APD Reviews First Year of Homeless Initiative

AUSTIN, Texas - Austin Police Officer Shelly Borton hits the streets four to six hours a day, connecting with one of Austin's most vulnerable populations.

“Just going out into the community, where we have high populations of homeless people and seeing what their needs are,” Borton said.

The 16-year veteran of the department is a member of HOST, the Homeless Outreach Street Team. Launched in June 2016, the partnership comprises of two law enforcement officers, one paramedic from emergency services and three behavioral health specialists from Integral Care.

"Because of the complexity of the needs that’s not often possible for (the homless) - they either live on the streets, the camp, under bridges and they experience many limitations to come to the organization," said Darilynn Cardona-Beiler, the associate director for Adult Behavior Health Services at Integral Care. “What we have been able to do through this approach is to bring the services directly to them.”

The connection has so far reached almost 1,800 people, 300 of whom have been linked to mental health services, medical providers, and housing programs. Lisa Hoeschler is one of them.
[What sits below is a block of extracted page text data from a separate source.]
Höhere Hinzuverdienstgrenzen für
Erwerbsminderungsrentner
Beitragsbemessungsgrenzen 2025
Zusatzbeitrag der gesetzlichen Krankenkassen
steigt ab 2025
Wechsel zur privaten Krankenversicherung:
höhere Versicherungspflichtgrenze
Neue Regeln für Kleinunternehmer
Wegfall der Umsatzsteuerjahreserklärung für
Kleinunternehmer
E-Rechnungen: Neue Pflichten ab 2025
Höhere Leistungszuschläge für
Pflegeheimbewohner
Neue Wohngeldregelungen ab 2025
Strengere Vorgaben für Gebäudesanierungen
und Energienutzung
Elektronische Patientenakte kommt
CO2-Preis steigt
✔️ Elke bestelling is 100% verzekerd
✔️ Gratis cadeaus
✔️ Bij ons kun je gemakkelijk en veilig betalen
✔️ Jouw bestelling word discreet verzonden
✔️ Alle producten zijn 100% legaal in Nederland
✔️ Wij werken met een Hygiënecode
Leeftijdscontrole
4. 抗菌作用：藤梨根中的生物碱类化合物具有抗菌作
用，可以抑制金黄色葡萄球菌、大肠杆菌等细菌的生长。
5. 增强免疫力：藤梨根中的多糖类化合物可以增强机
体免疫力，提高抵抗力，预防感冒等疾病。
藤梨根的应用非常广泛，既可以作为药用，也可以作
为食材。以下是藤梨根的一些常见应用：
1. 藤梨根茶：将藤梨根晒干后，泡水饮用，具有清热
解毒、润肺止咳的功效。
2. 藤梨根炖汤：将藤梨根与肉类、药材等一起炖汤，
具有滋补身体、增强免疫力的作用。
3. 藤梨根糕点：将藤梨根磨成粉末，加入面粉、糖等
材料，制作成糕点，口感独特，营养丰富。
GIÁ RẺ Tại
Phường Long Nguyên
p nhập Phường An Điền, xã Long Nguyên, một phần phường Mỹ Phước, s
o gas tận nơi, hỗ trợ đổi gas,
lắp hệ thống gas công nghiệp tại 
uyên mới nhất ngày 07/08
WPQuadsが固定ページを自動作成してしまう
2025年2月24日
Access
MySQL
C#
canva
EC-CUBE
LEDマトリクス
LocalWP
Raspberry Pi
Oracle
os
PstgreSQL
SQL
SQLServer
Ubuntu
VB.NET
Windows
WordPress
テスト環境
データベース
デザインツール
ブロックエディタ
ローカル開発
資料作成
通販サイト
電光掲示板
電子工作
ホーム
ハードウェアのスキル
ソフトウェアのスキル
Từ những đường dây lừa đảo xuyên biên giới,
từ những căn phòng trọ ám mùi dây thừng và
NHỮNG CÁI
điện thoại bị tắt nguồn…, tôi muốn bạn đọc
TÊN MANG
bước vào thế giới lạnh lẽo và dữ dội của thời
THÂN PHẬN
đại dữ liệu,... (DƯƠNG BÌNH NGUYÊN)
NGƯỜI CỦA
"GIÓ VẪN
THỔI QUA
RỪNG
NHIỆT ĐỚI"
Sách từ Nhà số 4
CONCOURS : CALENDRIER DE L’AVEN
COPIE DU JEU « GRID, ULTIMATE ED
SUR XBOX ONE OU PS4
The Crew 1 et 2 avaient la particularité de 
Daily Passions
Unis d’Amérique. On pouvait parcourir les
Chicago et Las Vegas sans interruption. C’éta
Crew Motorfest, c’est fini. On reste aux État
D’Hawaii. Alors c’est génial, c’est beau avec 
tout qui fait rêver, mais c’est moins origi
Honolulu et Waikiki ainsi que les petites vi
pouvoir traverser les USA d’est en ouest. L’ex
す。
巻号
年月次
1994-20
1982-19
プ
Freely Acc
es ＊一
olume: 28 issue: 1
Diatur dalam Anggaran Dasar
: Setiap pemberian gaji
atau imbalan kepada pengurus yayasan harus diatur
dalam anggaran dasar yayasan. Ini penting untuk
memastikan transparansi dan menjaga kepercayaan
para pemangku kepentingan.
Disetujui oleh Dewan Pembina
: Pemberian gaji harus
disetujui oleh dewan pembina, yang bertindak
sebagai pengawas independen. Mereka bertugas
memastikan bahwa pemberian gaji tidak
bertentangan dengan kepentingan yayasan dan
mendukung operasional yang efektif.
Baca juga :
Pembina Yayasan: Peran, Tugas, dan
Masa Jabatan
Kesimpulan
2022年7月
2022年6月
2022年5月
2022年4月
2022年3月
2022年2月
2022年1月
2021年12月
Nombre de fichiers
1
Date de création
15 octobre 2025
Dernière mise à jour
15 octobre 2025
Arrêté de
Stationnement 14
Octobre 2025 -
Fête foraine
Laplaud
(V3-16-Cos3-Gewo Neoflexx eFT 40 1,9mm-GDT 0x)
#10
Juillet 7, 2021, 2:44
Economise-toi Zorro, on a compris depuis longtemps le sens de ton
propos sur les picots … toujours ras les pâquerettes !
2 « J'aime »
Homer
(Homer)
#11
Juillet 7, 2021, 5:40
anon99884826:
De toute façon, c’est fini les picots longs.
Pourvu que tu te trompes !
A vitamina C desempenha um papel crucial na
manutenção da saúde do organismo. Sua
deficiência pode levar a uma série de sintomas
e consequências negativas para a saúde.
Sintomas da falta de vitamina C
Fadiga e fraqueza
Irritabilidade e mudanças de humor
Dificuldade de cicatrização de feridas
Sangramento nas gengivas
"I would see her and she would just give me just a little bit of incentive not to give up and that it's OK,” Hoeschler said. “That your mental problems are overcomable, that your financial problems are overcomable."

However, not everyone has been so fortunate. The small team and the resources at-hand can only go so far in Downtown Austin and west campus. HOST also attributes limitations to the lack of affordable housing. 

"Everybody wants housing, and we do what we can to help that person," Borton said.

The pilot program is currently funded until September 31, but partners say they remain optimistic that it will continue.  

Homeless Outreach Street Team Impact:

1,749 people connected to support services -

Connected to housing services: 104

Connected to substance use treatment: 35

Connected to health care:  121

Connected to mental health care: 115

Advocates for the program say its presence keeps people out of hospitals and jail. 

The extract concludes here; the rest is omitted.